====== Available data ======

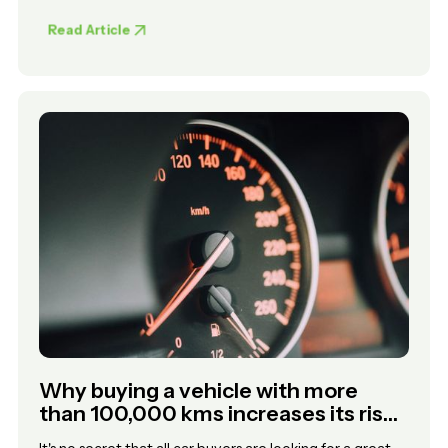
Read Article
Why buying a vehicle with more
than 100,000 kms increases its risk
of unreliability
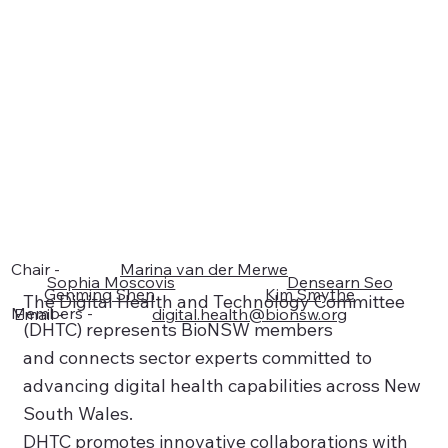
Chair -
Marina van der Merwe
Sophia Moscovis
Densearn Seo
Genming Shen
Kim Smythe
The Digital Health and Technology Committee
Members -
Email -
digital.health@bionsw.org
(DHTC) represents BioNSW members
and connects sector experts committed to
advancing digital health capabilities across New
South Wales.
DHTC promotes innovative collaborations with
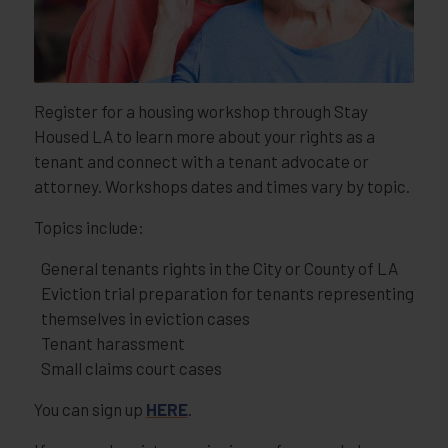
Register for a housing workshop through Stay
Housed LA to learn more about your rights as a
tenant and connect with a tenant advocate or
attorney. Workshops dates and times vary by topic.
Topics include:
General tenants rights in the City or County of LA
Eviction trial preparation for tenants representing
themselves in eviction cases
Tenant harassment
Small claims court cases
You can sign up
HERE
.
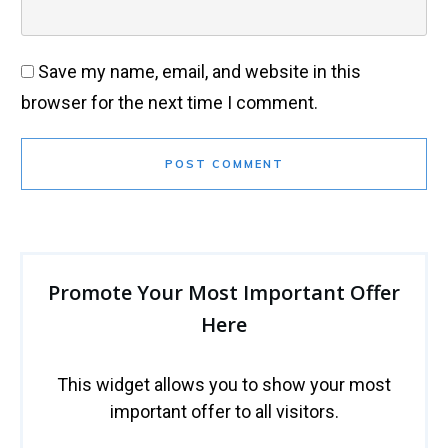
Save my name, email, and website in this
browser for the next time I comment.
POST COMMENT
Promote Your Most Important Offer
Here
This widget allows you to show your most
important offer to all visitors.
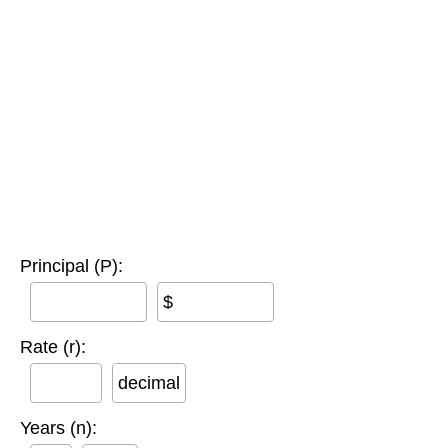
Principal (P):
$
Rate (r):
decimal
Years (n):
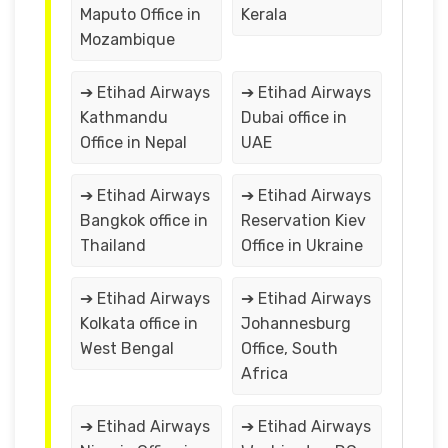
Maputo Office in
Kerala
Mozambique
➔ Etihad Airways
➔ Etihad Airways
Kathmandu
Dubai office in
Office in Nepal
UAE
➔ Etihad Airways
➔ Etihad Airways
Bangkok office in
Reservation Kiev
Thailand
Office in Ukraine
➔ Etihad Airways
➔ Etihad Airways
Kolkata office in
Johannesburg
West Bengal
Office, South
Africa
➔ Etihad Airways
➔ Etihad Airways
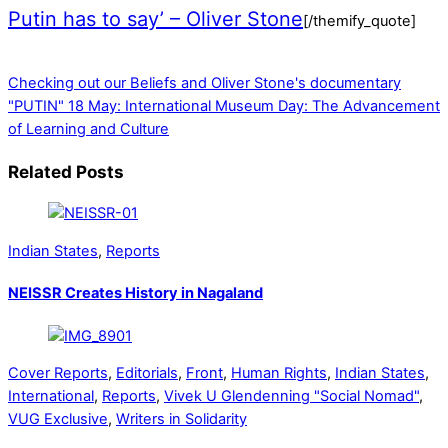
Putin has to say’ – Oliver Stone
[/themify_quote]
Checking out our Beliefs and Oliver Stone's documentary
"PUTIN"
18 May: International Museum Day: The Advancement
of Learning and Culture
Related Posts
Indian States
,
Reports
NEISSR Creates History in Nagaland
Cover Reports
,
Editorials
,
Front
,
Human Rights
,
Indian States
,
International
,
Reports
,
Vivek U Glendenning "Social Nomad"
,
VUG Exclusive
,
Writers in Solidarity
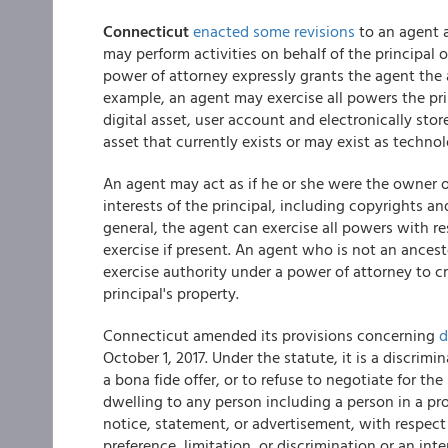
Connecticut
enacted some revisions
to an agent 
may perform activities on behalf of the principal or
power of attorney expressly grants the agent the a
example, an agent may exercise all powers the prin
digital asset, user account and electronically sto
asset that currently exists or may exist as techno
An agent may act as if he or she were the owner o
interests of the principal, including copyrights a
general, the agent can exercise all powers with re
exercise if present. An agent who is not an ances
exercise authority under a power of attorney to cre
principal's property.
Connecticut amended its provisions concerning
d
October 1, 2017. Under the statute, it is a discrimi
a bona fide offer, or to refuse to negotiate for the
dwelling to any person including a person in a pr
notice, statement, or advertisement, with respect 
preference, limitation, or discrimination or an int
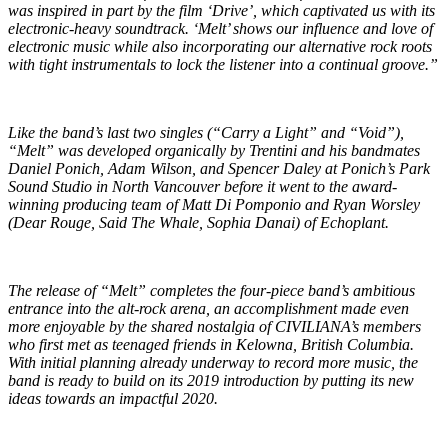
was inspired in part by the film ‘Drive’, which captivated us with its
electronic-heavy soundtrack. ‘Melt’ shows our influence and love of
electronic music while also incorporating our alternative rock roots
with tight instrumentals to lock the listener into a continual groove.”
Like the band’s last two singles (“Carry a Light” and “Void”),
“Melt” was developed organically by Trentini and his bandmates
Daniel Ponich, Adam Wilson, and Spencer Daley at Ponich’s Park
Sound Studio in North Vancouver before it went to the award-
winning producing team of Matt Di Pomponio and Ryan Worsley
(Dear Rouge, Said The Whale, Sophia Danai) of Echoplant.
The release of “Melt” completes the four-piece band’s ambitious
entrance into the alt-rock arena, an accomplishment made even
more enjoyable by the shared nostalgia of CIVILIANA’s members
who first met as teenaged friends in Kelowna, British Columbia.
With initial planning already underway to record more music, the
band is ready to build on its 2019 introduction by putting its new
ideas towards an impactful 2020.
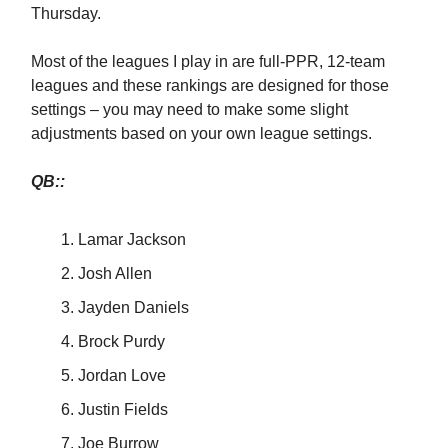
Thursday.
Most of the leagues I play in are full-PPR, 12-team
leagues and these rankings are designed for those
settings – you may need to make some slight
adjustments based on your own league settings.
QB::
Lamar Jackson
Josh Allen
Jayden Daniels
Brock Purdy
Jordan Love
Justin Fields
Joe Burrow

======

_Your objective_
The expected result is every record above, word for word, with no pictures in it.

_Answer for the task_
Read Article
Why buying a vehicle with more
than 100,000 kms increases its risk
of unreliability
Chair -
Marina van der Merwe
Sophia Moscovis
Densearn Seo
Genming Shen
Kim Smythe
The Digital Health and Technology Committee
Members -
Email -
digital.health@bionsw.org
(DHTC) represents BioNSW members
and connects sector experts committed to
advancing digital health capabilities across New
South Wales.
DHTC promotes innovative collaborations with
Register for a housing workshop through Stay
Housed LA to learn more about your rights as a
tenant and connect with a tenant advocate or
attorney. Workshops dates and times vary by topic.
Topics include:
General tenants rights in the City or County of LA
Eviction trial preparation for tenants representing
themselves in eviction cases
Tenant harassment
Small claims court cases
You can sign up
HERE
.
Save my name, email, and website in this
browser for the next time I comment.
POST COMMENT
Promote Your Most Important Offer
Here
This widget allows you to show your most
important offer to all visitors.
Principal (P):
$
Rate (r):
decimal
Years (n):
Maputo Office in
Kerala
Mozambique
➔ Etihad Airways
➔ Etihad Airways
Kathmandu
Dubai office in
Office in Nepal
UAE
➔ Etihad Airways
➔ Etihad Airways
Bangkok office in
Reservation Kiev
Thailand
Office in Ukraine
➔ Etihad Airways
➔ Etihad Airways
Kolkata office in
Johannesburg
West Bengal
Office, South
Africa
➔ Etihad Airways
➔ Etihad Airways
Putin has to say’ – Oliver Stone
[/themify_quote]
Checking out our Beliefs and Oliver Stone's documentary
"PUTIN"
18 May: International Museum Day: The Advancement
of Learning and Culture
Related Posts
Indian States
,
Reports
NEISSR Creates History in Nagaland
Cover Reports
,
Editorials
,
Front
,
Human Rights
,
Indian States
,
International
,
Reports
,
Vivek U Glendenning "Social Nomad"
,
VUG Exclusive
,
Writers in Solidarity
Connecticut
enacted some revisions
to an agent 
may perform activities on behalf of the principal or
power of attorney expressly grants the agent the a
example, an agent may exercise all powers the prin
digital asset, user account and electronically sto
asset that currently exists or may exist as techno
An agent may act as if he or she were the owner o
interests of the principal, including copyrights a
general, the agent can exercise all powers with re
exercise if present. An agent who is not an ances
exercise authority under a power of attorney to cre
principal's property.
Connecticut amended its provisions concerning
d
October 1, 2017. Under the statute, it is a discrimi
a bona fide offer, or to refuse to negotiate for the
dwelling to any person including a person in a pr
notice, statement, or advertisement, with respect 
preference, limitation, or discrimination or an int
was inspired in part by the film ‘Drive’, which captivated us with its
electronic-heavy soundtrack. ‘Melt’ shows our influence and love of
electronic music while also incorporating our alternative rock roots
with tight instrumentals to lock the listener into a continual groove.”
Like the band’s last two singles (“Carry a Light” and “Void”),
“Melt” was developed organically by Trentini and his bandmates
Daniel Ponich, Adam Wilson, and Spencer Daley at Ponich’s Park
Sound Studio in North Vancouver before it went to the award-
winning producing team of Matt Di Pomponio and Ryan Worsley
(Dear Rouge, Said The Whale, Sophia Danai) of Echoplant.
The release of “Melt” completes the four-piece band’s ambitious
entrance into the alt-rock arena, an accomplishment made even
more enjoyable by the shared nostalgia of CIVILIANA’s members
who first met as teenaged friends in Kelowna, British Columbia.
With initial planning already underway to record more music, the
band is ready to build on its 2019 introduction by putting its new
ideas towards an impactful 2020.
Thursday.
Most of the leagues I play in are full-PPR, 12-team
leagues and these rankings are designed for those
settings – you may need to make some slight
adjustments based on your own league settings.
QB::
Lamar Jackson
Josh Allen
Jayden Daniels
Brock Purdy
Jordan Love
Justin Fields
Joe Burrow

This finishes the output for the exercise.